Keingetan salah satu temen sekelas yang dulunya deket banget sama gue bilang lewat forum chatdi facebook. “Cui, kok sekarang sering diem.” Gue lumayan sontak kaget ngeliat kata- kata itu. Gue tanya balik, “diem? Diem gimana?”. Tidak ada jawaban dari dia. Gue konfirmasi pertanyaan dia dengan “Gak, gak apa- apa kok, beneran!”. Gue jawab begitu karena memang gue gak ngerasa kenapa- kenapa, gak ada yang beda atau aneh dari gue.
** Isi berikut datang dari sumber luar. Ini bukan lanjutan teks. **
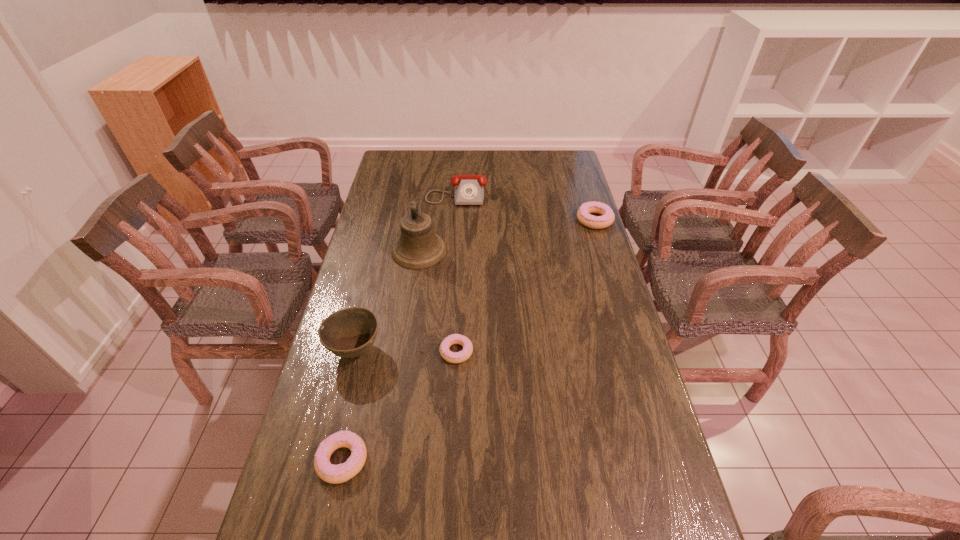 The width and height of the screenshot is (960, 540). In order to click on object at the right edge in this screenshot , I will do `click(583, 214)`.

In the image, there is a desktop. Where is `free space at the far edge`? The image size is (960, 540). free space at the far edge is located at coordinates (521, 150).

Identify the location of free space at the near edge of the desktop. This screenshot has width=960, height=540. (407, 523).

In order to click on free location at the left edge in this screenshot , I will do point(337,378).

Identify the location of free point at the right edge. (588, 324).

Identify the location of vacant space that's between the farthest object and the bowl. (406, 271).

Find the location of a particular element. free point between the second shortest doughnut and the shortest doughnut is located at coordinates (399, 406).

Locate an element on the screen. This screenshot has height=540, width=960. vacant space in between the fifth shortest object and the shortest object is located at coordinates (406, 351).

Find the location of a particular element. free space between the fifth nearest object and the fifth shortest object is located at coordinates (475, 285).

Identify the location of vacant region between the fifth shortest object and the second doughnut from right to left. click(x=406, y=351).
Ngedenger kayak gitu, gue minta pendapat ke temen gue yang tadi ada di kostan ketika mengerjakan tugas English for Science and Technology. Dia bilang, “Iya sih, lo tuh kayak menutup diri tau gak.”. Gue mikir sejenak, apa bener gue kayak gitu.
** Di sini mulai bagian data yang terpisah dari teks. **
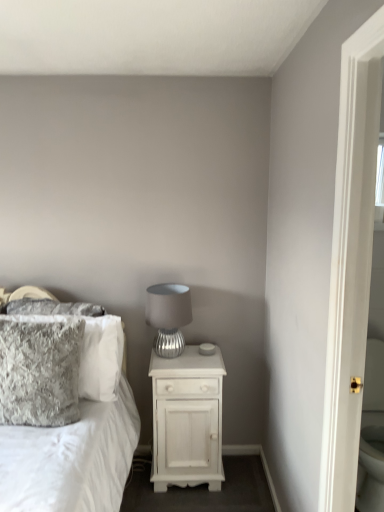 Question: Is velvety gray pillow at left, the second pillow positioned from the front, looking in the opposite direction of white fluffy pillow at left?

Choices:
 (A) no
 (B) yes

Answer: (B)

Question: Is velvety gray pillow at left, the second pillow positioned from the front, outside of white fluffy pillow at left?

Choices:
 (A) yes
 (B) no

Answer: (B)

Question: From the image's perspective, is velvety gray pillow at left, the first pillow in the back-to-front sequence, over white fluffy pillow at left?

Choices:
 (A) no
 (B) yes

Answer: (B)

Question: Considering the relative positions of velvety gray pillow at left, the second pillow positioned from the front, and white fluffy pillow at left in the image provided, is velvety gray pillow at left, the second pillow positioned from the front, behind white fluffy pillow at left?

Choices:
 (A) no
 (B) yes

Answer: (B)

Question: Is white fluffy pillow at left inside velvety gray pillow at left, the first pillow in the back-to-front sequence?

Choices:
 (A) yes
 (B) no

Answer: (B)

Question: Choose the correct answer: Is velvety gray pillow at left, the first pillow in the back-to-front sequence, inside fuzzy gray pillow at left, which is counted as the 1th pillow, starting from the front, or outside it?

Choices:
 (A) inside
 (B) outside

Answer: (B)

Question: From a real-world perspective, is velvety gray pillow at left, the second pillow positioned from the front, positioned above or below fuzzy gray pillow at left, the 2th pillow from the back?

Choices:
 (A) above
 (B) below

Answer: (B)

Question: From the image's perspective, is velvety gray pillow at left, the second pillow positioned from the front, located above or below fuzzy gray pillow at left, which is counted as the 1th pillow, starting from the front?

Choices:
 (A) above
 (B) below

Answer: (B)

Question: From their relative heights in the image, would you say velvety gray pillow at left, the second pillow positioned from the front, is taller or shorter than fuzzy gray pillow at left, the 2th pillow from the back?

Choices:
 (A) tall
 (B) short

Answer: (B)

Question: From the image's perspective, is silver textured lamp at center above or below white wood nightstand at center?

Choices:
 (A) above
 (B) below

Answer: (A)

Question: Considering the positions of silver textured lamp at center and white wood nightstand at center in the image, is silver textured lamp at center bigger or smaller than white wood nightstand at center?

Choices:
 (A) small
 (B) big

Answer: (A)

Question: Is point (148, 306) closer or farther from the camera than point (192, 450)?

Choices:
 (A) closer
 (B) farther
Setelah dipikir- pikir gue sadar juga, selama beberapa hari ini gue agak diem sih emang. Bukan kenapa- kenapa tapi gue gak akan ngomong ketika gue gak tau apa yang sedang dibicarakan dan terlalu banyak orang yang membicarakan itu walaupun gue tukang cerita apa aja. Misalnya saja, mereka (entah siapapun itu) sedang membicarakan suatu topik, dan gue jarang gabung dalam membicarakan topik itu, karena menurut gue cerita salah satu dari teman kita sudah cukup mewakili cerita- cerita kita. Toh, kalopun gue cerita, respon yang muncul tidak seheboh ketika dia atau siapapun itu bercerita. Mari kita selanjutnya ganti kata heboh dengan ‘antusias’. Gue gak cerita pun gak apa- apa gak ada efek yang menandakan perbedaan sebelum dan sesudah bercerita. Dengan kata lain, gue cerita dan enggak pun tidak berpengaruh. “Cerita gue gak seru, gak bakalan seru ,tidak seseru ceritanya” kata- kata itu yang tiap kali muncul  setiap kali gue akan membagi cerita. Keparnoan ini pun sepertinya berakumulasi. Itupun berakibat pada respon gue yang tidak seantusias dan mungkin berlebihan dulu. Dan berakibat pula (sepertinya) dengan ke-pendiam-an gue ini.
Soal tampilan gue yang sekarang terlihat lebih diam ini, jujur gue gak terlalu peduli. Mungkin ini yang menyebabkan gue tak acuh. Sekarang silahkan anda mengata- ngatai saya apatis, individualis, idealis, perfeksionis atau apapun itu. Sekalian saja ‘atheis’ kalo begitu. Kita sudah dewasa secara biologis, umur menunjukan angka dua di depan. Tidak cukup hanya memikirkan sepatu lari atau swiss army. Tidak terasa bila menghitung waktu. Karena sebentar lagi saya 21.